+++ SOURCE DATA

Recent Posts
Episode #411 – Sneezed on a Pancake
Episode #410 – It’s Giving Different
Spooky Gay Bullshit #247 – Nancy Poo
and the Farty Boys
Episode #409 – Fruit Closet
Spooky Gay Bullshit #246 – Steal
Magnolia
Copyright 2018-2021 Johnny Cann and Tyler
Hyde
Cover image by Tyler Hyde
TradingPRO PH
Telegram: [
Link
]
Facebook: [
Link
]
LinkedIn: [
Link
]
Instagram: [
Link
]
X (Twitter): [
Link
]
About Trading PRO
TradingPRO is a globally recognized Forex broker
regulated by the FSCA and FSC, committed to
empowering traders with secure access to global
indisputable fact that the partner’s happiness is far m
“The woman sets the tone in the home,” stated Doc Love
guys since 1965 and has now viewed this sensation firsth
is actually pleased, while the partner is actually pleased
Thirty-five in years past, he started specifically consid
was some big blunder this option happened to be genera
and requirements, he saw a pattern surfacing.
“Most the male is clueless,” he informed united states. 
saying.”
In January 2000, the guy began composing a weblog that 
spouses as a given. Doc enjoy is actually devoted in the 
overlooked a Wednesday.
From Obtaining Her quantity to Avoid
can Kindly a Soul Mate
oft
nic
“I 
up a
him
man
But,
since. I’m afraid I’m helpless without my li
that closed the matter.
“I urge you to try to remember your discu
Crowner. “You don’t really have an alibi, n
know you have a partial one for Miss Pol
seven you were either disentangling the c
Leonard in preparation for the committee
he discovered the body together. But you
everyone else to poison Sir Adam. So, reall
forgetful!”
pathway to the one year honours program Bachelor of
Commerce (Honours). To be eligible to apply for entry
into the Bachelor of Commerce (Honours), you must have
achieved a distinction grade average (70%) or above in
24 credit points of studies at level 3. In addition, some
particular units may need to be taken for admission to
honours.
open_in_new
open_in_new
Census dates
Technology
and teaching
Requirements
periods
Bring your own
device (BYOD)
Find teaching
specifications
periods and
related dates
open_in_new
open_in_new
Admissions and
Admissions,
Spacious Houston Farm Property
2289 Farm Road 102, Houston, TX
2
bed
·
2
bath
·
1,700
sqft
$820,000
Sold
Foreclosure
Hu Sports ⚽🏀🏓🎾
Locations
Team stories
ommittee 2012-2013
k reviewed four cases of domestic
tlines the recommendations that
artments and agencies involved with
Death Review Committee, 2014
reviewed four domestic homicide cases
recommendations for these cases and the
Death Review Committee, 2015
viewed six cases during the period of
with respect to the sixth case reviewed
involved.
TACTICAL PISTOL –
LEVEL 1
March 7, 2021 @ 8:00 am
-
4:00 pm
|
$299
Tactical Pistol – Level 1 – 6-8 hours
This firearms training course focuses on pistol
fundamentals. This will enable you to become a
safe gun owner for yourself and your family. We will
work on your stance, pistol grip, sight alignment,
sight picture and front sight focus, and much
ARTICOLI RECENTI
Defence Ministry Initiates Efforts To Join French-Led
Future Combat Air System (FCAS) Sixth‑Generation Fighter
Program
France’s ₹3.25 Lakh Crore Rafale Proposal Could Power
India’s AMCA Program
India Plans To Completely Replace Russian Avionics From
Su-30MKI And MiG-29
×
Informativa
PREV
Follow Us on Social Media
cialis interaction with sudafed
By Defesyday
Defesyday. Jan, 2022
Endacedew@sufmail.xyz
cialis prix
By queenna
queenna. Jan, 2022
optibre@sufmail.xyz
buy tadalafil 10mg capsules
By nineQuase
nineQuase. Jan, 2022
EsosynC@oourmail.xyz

++++++

WHAT THE TASK REQUIRES: Set down, exactly as they stand above, the lines starting with the line with "was some big" and going on through the line with "Leonard in preparation for the committee", and no others.

RESPONSE TO THIS TASK:
was some big blunder this option happened to be genera
and requirements, he saw a pattern surfacing.
“Most the male is clueless,” he informed united states. 
saying.”
In January 2000, the guy began composing a weblog that 
spouses as a given. Doc enjoy is actually devoted in the 
overlooked a Wednesday.
From Obtaining Her quantity to Avoid
can Kindly a Soul Mate
oft
nic
“I 
up a
him
man
But,
since. I’m afraid I’m helpless without my li
that closed the matter.
“I urge you to try to remember your discu
Crowner. “You don’t really have an alibi, n
know you have a partial one for Miss Pol
seven you were either disentangling the c
Leonard in preparation for the committee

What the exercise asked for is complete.